I love it when books like this come out for children, especially when they do a good job at what they are supposed to do and aren't just stereotypical. I am a child development specialist and have worked with several kids will many different special needs, so while I'm not a parent who has to deal with every aspect of this every day, it has still made an impression in my life. I have a particular little kiddo in mind for this book, he is from my personal life, not professional, and he was somewhat recently diagnosed. His parents and grandparents are close friends of the family and are desperately searching for any info they can get their hands on to understand this and be able to help the child. I can see this book being read and providing insight for mom, dad, grandparents and his cousins who also really want to connect with him and struggle to understand how to. I would love to pass this on to this family!

elizabeth said...

I think you are an amazing mom- and god planned for max to be your son all along
while I know of no one personally I am entering the giveaway and will trust u to pass it along to someone who would benefit from it.
It's a great giveaway- you have a huge heart

Leah said...

I would love to read this book. Although my son has not yet been diagnosed with SPD I do think he has some form of it. He doesn't like certain textured foods and he doesn't handle certain noises well or someone touching his ears (he has had 3 hearing tests done and there are no problems with his ears).

katherinemarie said...

What an amazing post my friend! Such courage and beauty in your words... I think every single elementary school could benefit from having this a copy or two of this book!!! Even those that aren't directly touched by SPD could learn so much from a book like this. Thank you for sharing your journey, your hope, your vision and your courage...

simpledaisy said...

What a fabulous book!!!
I am Special Education Teacher and have many students that are touched by sensory processing issues!! I too have some myself....trust me, I am not shy to wear sound dampening headphones while at work:)

denise said...

I'm a mom with a 6yo daughter who was diagnosed w/SPD about a year ago. We realized something was wrong when she was spending at least one day a week in the Asst Principal's office... An outside counselor suggested we have her tested, and it was confirmed. We did OT, but when things weren't improving, we decided there was something more going on, as well. She was diagnosed in October with ADHD. The combination of SPD and ADHD makes things REALLY difficult some days. We have, like most parents, had to be our daughter's advocate in school. I bought a few books that I have lent to my daughter's teachers, in an effort to try to explain things. This book sounds like an awesome way to explain it, and if our daughter could share it with her friends, that would be even better!
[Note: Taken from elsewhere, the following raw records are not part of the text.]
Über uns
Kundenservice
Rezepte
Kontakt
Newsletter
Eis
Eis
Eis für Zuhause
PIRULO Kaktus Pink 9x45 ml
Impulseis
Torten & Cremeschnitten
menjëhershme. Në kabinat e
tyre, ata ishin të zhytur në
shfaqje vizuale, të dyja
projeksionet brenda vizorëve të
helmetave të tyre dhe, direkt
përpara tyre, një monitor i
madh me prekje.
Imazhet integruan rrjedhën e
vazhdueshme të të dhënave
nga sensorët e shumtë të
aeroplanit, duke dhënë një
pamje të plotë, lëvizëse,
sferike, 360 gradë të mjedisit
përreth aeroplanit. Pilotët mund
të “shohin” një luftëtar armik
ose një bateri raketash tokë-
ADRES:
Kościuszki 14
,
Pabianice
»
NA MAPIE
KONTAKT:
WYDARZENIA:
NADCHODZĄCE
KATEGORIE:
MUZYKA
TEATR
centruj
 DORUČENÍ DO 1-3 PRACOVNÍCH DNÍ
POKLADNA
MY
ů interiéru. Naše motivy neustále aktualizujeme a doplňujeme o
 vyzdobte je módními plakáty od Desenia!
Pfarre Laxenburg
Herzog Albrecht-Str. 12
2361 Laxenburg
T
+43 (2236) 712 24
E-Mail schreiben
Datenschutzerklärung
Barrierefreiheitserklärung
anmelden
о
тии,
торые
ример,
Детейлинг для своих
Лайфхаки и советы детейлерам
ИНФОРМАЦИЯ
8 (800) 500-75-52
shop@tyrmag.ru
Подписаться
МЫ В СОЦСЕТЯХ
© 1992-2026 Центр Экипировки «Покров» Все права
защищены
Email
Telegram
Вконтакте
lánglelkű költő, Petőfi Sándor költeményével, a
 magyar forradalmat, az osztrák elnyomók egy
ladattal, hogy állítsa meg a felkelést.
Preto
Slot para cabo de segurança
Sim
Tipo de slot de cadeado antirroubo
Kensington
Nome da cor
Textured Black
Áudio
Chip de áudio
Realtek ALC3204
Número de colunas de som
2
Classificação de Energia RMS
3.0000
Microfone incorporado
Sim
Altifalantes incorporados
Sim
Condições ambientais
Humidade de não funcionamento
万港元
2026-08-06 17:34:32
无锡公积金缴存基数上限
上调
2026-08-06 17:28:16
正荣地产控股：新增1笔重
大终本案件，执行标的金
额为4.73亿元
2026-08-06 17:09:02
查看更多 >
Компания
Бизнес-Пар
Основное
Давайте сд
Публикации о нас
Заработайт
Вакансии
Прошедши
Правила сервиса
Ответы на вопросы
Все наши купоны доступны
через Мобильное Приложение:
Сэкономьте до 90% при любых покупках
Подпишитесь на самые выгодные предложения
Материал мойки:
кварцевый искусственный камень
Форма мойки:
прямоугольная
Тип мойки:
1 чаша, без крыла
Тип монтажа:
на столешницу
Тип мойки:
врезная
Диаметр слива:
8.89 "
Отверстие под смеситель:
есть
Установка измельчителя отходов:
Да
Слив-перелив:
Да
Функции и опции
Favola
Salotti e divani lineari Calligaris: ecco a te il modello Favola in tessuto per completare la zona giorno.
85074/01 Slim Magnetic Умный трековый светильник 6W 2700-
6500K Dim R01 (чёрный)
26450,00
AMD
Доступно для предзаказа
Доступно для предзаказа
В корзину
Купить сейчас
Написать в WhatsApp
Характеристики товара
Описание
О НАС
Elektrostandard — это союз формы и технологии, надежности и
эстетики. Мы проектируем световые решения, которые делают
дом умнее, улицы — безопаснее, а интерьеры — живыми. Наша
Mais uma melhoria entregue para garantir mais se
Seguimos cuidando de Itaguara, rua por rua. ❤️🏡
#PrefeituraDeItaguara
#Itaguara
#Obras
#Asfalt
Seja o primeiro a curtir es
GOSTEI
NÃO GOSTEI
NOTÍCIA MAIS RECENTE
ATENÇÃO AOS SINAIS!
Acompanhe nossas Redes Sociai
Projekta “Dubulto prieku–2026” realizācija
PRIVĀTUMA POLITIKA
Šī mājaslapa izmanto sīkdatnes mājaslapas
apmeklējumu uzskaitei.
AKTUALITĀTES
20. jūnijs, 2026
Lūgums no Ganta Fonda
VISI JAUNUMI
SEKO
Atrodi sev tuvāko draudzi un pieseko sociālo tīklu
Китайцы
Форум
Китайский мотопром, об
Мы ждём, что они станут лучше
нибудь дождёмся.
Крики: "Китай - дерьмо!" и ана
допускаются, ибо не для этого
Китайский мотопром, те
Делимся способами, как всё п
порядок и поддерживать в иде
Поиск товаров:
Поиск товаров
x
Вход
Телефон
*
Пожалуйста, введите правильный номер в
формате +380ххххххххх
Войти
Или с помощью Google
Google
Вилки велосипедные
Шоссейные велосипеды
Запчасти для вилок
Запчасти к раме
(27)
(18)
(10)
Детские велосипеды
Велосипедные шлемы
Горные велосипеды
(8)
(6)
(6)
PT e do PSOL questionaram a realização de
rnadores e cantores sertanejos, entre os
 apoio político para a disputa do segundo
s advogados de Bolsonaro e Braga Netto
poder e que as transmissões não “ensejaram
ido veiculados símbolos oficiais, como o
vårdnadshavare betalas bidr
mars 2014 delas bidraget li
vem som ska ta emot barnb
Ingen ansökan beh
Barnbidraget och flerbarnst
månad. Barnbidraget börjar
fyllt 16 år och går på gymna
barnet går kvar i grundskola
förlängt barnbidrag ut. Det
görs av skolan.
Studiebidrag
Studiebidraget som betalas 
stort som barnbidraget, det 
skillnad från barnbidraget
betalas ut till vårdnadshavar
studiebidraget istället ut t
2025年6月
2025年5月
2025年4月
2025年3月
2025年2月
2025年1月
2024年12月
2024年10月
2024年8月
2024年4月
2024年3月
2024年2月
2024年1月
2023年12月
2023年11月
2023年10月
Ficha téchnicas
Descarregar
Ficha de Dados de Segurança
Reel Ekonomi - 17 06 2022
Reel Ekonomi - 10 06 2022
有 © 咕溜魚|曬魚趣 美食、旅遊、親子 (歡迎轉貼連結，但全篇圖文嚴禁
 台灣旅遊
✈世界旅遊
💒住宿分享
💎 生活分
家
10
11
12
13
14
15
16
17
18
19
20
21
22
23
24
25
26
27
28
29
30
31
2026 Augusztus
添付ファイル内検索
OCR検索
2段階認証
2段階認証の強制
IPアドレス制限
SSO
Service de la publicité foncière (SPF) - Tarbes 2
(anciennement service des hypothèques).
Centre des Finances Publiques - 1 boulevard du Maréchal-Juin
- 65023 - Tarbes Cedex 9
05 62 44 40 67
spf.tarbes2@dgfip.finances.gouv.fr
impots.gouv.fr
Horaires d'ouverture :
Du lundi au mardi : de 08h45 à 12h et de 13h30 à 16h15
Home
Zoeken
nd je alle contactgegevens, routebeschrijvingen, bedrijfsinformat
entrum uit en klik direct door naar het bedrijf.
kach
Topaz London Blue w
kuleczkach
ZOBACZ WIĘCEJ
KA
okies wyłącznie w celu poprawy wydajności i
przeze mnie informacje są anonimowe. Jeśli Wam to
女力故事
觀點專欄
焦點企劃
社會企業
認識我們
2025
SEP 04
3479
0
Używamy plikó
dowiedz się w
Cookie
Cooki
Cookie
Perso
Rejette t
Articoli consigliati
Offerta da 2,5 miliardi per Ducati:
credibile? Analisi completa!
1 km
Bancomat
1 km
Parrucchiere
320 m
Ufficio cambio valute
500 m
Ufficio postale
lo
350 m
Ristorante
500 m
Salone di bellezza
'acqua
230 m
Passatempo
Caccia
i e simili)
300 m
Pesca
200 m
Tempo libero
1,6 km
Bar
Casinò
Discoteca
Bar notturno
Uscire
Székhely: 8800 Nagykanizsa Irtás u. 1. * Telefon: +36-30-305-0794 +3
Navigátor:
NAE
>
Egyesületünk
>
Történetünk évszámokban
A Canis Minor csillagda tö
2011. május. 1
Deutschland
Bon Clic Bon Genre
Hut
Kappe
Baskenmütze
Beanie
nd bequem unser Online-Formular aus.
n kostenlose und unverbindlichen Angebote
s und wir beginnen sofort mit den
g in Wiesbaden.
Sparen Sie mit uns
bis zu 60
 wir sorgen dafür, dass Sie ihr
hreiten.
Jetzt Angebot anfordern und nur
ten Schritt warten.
BettyMc (Reflections with Coffee) said...

Awesome review and pictures from the book. I'd love to have this in my school's library. We are a preschool through 12th grade and beyond school that is over 160 years old. Of course, we've had SPD kids come through our system!
bmcbroom AT gmail DOT com

Laura said...

My little boy has just recently been diagnosed with sensory processing disorder. We are just beginning this part of our journey and it sounds like this is a great book for our family.

We thought Jamie was autistic, but just learned last month that he is not on the spectrum, he has SPD. He has above average intelligence, but is having a difficult time reading because of auditory processing issues. He has so much trouble at school and I don't yet know how to help him. It's not just trouble with reading, but in multiple areas. Sometimes I have wondered if we made a mistake having him start kindergarten this year.

Laura said...

I forgot to leave my email address, just in case I win...
Laura@fightic.com

Amy said...

I would love to read this book & then pay it forward. I too, have a Max (4) with SPD. We have been kicked out of two day cares & now at 4 is in his 2nd year of public preschool,with me as the main educator on this & advocate in getting his IEP followed. Bless all the little ones struggling w/these issues & those who help. It is not an easy task always.